**TASK BRIEF**
Please give, word for word, the line containing "acordo com as" and every line that comes after it in the data below.

**GIVEN DATA**
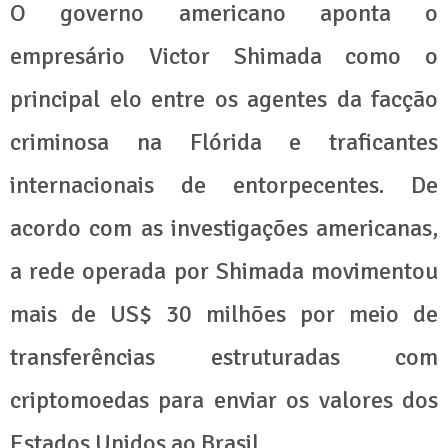
O governo americano aponta o
empresário Victor Shimada como o
principal elo entre os agentes da facção
criminosa na Flórida e traficantes
internacionais de entorpecentes. De
acordo com as investigações americanas,
a rede operada por Shimada movimentou
mais de US$ 30 milhões por meio de
transferências estruturadas com
criptomoedas para enviar os valores dos
Estados Unidos ao Brasil.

**TASK ANSWER**
acordo com as investigações americanas,
a rede operada por Shimada movimentou
mais de US$ 30 milhões por meio de
transferências estruturadas com
criptomoedas para enviar os valores dos
Estados Unidos ao Brasil.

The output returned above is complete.